After takeoff, the pilot proceeded south until reaching the Mississippi River when he proceeded to fly along the river at a low altitude. As the airplane approached a bend in the river, the pilot entered a shallow left turn to follow the river. The airplane subsequently struck power lines spanning the river that were located about 200 yards beyond the bend. Ground-based video footage and witness statements indicated that the airplane was at or below the height of the trees lining both sides of the river shortly before encountering the power lines. One witness initially thought that the pilot intended to fly under the power lines due to the low altitude of the airplane. Several witnesses also noted that the sound of the engine seemed normal and steady before the accident. A post-recovery examination of the airplane did not reveal any anomalies consistent with a preimpact failure or malfunction. The power lines were below the level the trees on either side of the river. Red aerial marker balls were installed on the power lines at the time of the accident. Weather conditions were good at the time of the accident; however, the sun was about 9° above the horizon and aligned with the river. It is likely that the position of the sun in relation to the power lines hindered the pilot's ability to identify the hazard as he navigated the bend in the river at low altitude. In addition, the location of the power lines relative to the river bend minimized the reaction time to avoid the lines. FAA regulations prohibit operation of an aircraft less than 500 feet above the surface in uncongested areas unless approaching to land or taking off, and at least 1,000 feet from obstacles in congested areas. They also prohibit operations in a reckless manner that endanger the life or property of another. Based on the available information, the airplane was less than 100 feet above the river and within 400 feet of the residences located along the river during the final portion of the flight. The pilot's flight instructor described the pilot as "reckless" because of his habit of low-level flying. While the location of the bend in the river and the position of the sun relative to the power lines may have hindered the pilot's ability to see and avoid the lines, it was the pilot's decision to operate the airplane along the river at a low altitude contrary to applicable regulations and safety of flight considerations that caused the accident.
The National Transportation Safety Board determines the probable cause(s) of this accident to be: The pilot's decision to fly along the river at a low altitude contrary to applicable regulations and safety of flight considerations which resulted in the impact with the power lines. Contributing to the accident was the pilot's inability to see the and avoid the power lines due to their proximity to a bend in the river and the position of the sun at the time of the accident.
Low-level flying is hazardous and should be avoided unless it is absolutely necessary.
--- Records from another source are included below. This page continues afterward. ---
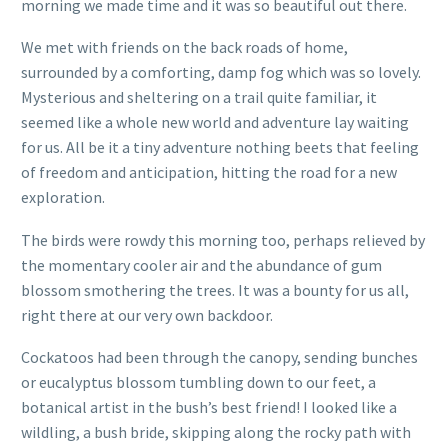
morning we made time and it was so beautiful out there.
We met with friends on the back roads of home,
surrounded by a comforting, damp fog which was so lovely.
Mysterious and sheltering on a trail quite familiar, it
seemed like a whole new world and adventure lay waiting
for us. All be it a tiny adventure nothing beets that feeling
of freedom and anticipation, hitting the road for a new
exploration.
The birds were rowdy this morning too, perhaps relieved by
the momentary cooler air and the abundance of gum
blossom smothering the trees. It was a bounty for us all,
right there at our very own backdoor.
Cockatoos had been through the canopy, sending bunches
or eucalyptus blossom tumbling down to our feet, a
botanical artist in the bush’s best friend! I looked like a
wildling, a bush bride, skipping along the rocky path with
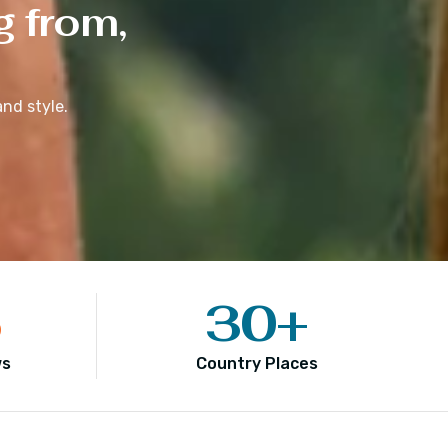
g from,
nd style.
5
30
+
ws
Country Places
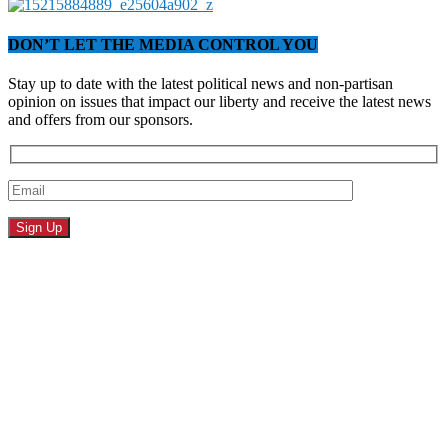
DON’T LET THE MEDIA CONTROL YOU
Stay up to date with the latest political news and non-partisan
opinion on issues that impact our liberty and receive the latest news
and offers from our sponsors.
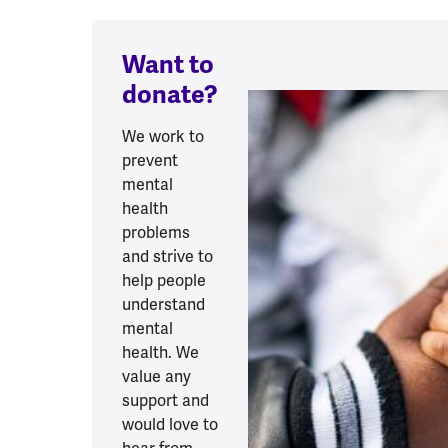
Want to
donate?
We work to
prevent
mental
health
problems
and strive to
help people
understand
mental
health. We
value any
support and
would love to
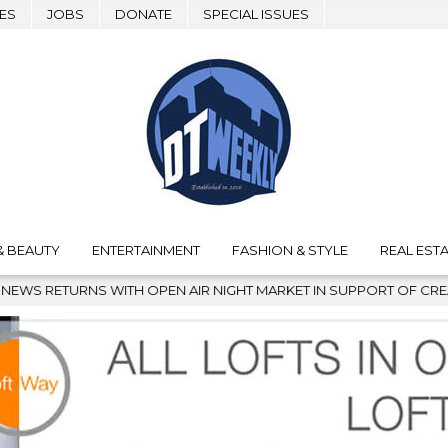
ES
JOBS
DONATE
SPECIAL ISSUES
& BEAUTY
ENTERTAINMENT
FASHION & STYLE
REAL ESTA
AIR NIGHT MARKET IN SUPPORT OF CREATIVITY
2026-08-04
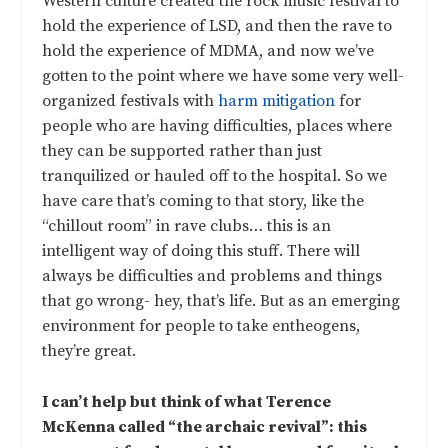
Western culture created the rock music festival to
hold the experience of LSD, and then the rave to
hold the experience of MDMA, and now we’ve
gotten to the point where we have some very well-
organized festivals with
harm mitigation
for
people who are having difficulties, places where
they can be supported rather than just
tranquilized or hauled off to the hospital. So we
have care that’s coming to that story, like the
“chillout room” in rave clubs… this is an
intelligent way of doing this stuff. There will
always be difficulties and problems and things
that go wrong- hey, that’s life. But as an emerging
environment for people to take entheogens,
they’re great.
I can’t help but think of what Terence
McKenna called “the archaic revival”: this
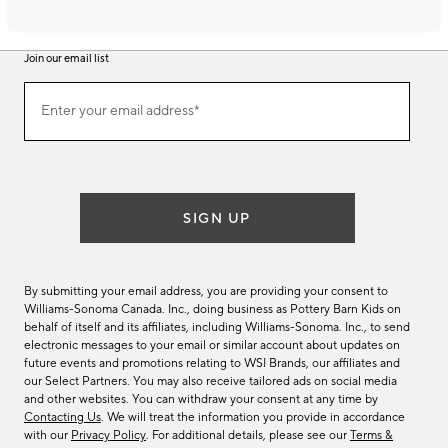
Join our email list
Join
Enter your email address*
our
(required)
email
list
SIGN UP
By submitting your email address, you are providing your consent to
Williams-Sonoma Canada. Inc., doing business as Pottery Barn Kids on
behalf of itself and its affiliates, including Williams-Sonoma. Inc., to send
electronic messages to your email or similar account about updates on
future events and promotions relating to WSI Brands, our affiliates and
our Select Partners. You may also receive tailored ads on social media
and other websites. You can withdraw your consent at any time by
Contacting Us
. We will treat the information you provide in accordance
with our
Privacy Policy
. For additional details, please see our
Terms &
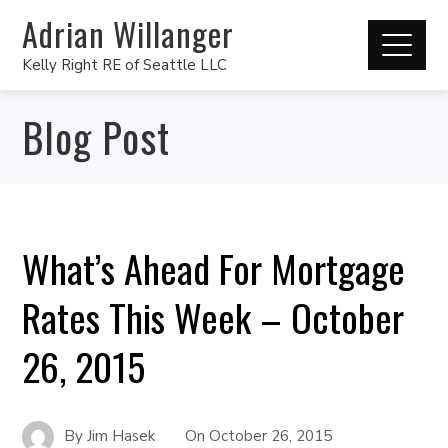
Adrian Willanger
Kelly Right RE of Seattle LLC
Blog Post
What’s Ahead For Mortgage
Rates This Week – October
26, 2015
By
Jim Hasek
On
October 26, 2015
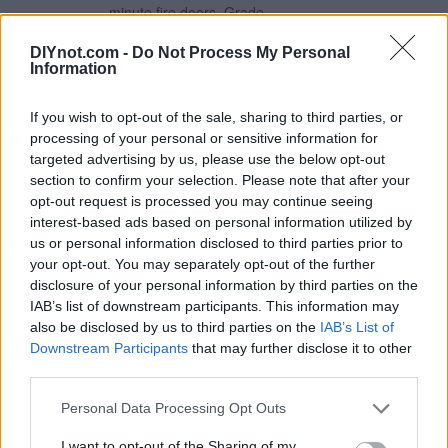
minute fire doors. Grade
11 Fire Rated to 30 &
60mins Steel
DIYnot.com -
Do Not Process My Personal
Information
Construction Test Cycles:
200,000 80kg Max. Door
Weight
If you wish to opt-out of the sale, sharing to third parties, or
processing of your personal or sensitive information for
£5.39
Eclipse Electro Brass
targeted advertising by us, please use the below opt-out
Grade 11 Fire Rated Ball
section to confirm your selection. Please note that after your
More Information
Bearing Fire Hinges
opt-out request is processed you may continue seeing
Radius Corners 102mm x
interest-based ads based on personal information utilized by
76mm 2 Pack
us or personal information disclosed to third parties prior to
Steel construction with an
your opt-out. You may separately opt-out of the further
electro brass-plated
disclosure of your personal information by third parties on the
finish. Suitable for 60
IAB’s list of downstream participants. This information may
minute fire doors. Grade
also be disclosed by us to third parties on the
IAB’s List of
11 Fire Rated to 30 &
Downstream Participants
that may further disclose it to other
60mins Stainless Steel
third parties.
Construction Test Cycles:
200,000 80kg Max. Door
Personal Data Processing Opt Outs
Weight
I want to opt-out of the Sharing of my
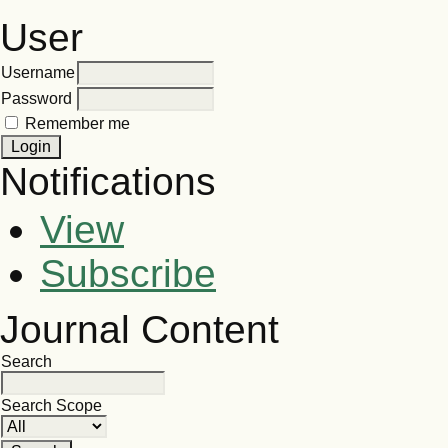
User
Username
Password
Remember me
Notifications
View
Subscribe
Journal Content
Search
Search Scope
This accident illustrates the increased danger of striking objects such as wires. Additional hazards associated with low-level flying include increased bird activity and greater susceptibility to wind shear and other thermal anomalies. Flying at a higher altitude also provides more options to deal with an emergency situation.
As noted in the photo, if low-level flying is necessary, be aware that wires are nearly invisible from the airplane. Watch for poles or transmission towers. Assume that there are wires running between them.
Analysis The official NTSB accident report states, “The private pilot was receiving vectors for an instrument landing system approach during daytime visual flight rules conditions when he advised the controller that the engine had lost power and that he needed to land at a nearby airport located northeast of his position. The controller responded with the distance and direction from the airport and asked the pilot if he had the airport in sight, which he acknowledged. The controller advised the pilot to proceed inbound to the airport, told him that he could land on the runway of his discretion, and asked him to tell him which runway he was going to use; however, the pilot only responded that he was going to land into the wind. The controller repeated that the runway was at his discretion and the pilot repeated that he was going to land into the wind. Shortly after, the controller provided the pilot with the current weather conditions at the airport, which included wind from 280° at 12 knots gusting to 18 knots, and he then cleared the pilot to land on runway 27. Subsequently, the pilot responded that he was not going to make it to the airport. No further radio communications were received from the pilot.”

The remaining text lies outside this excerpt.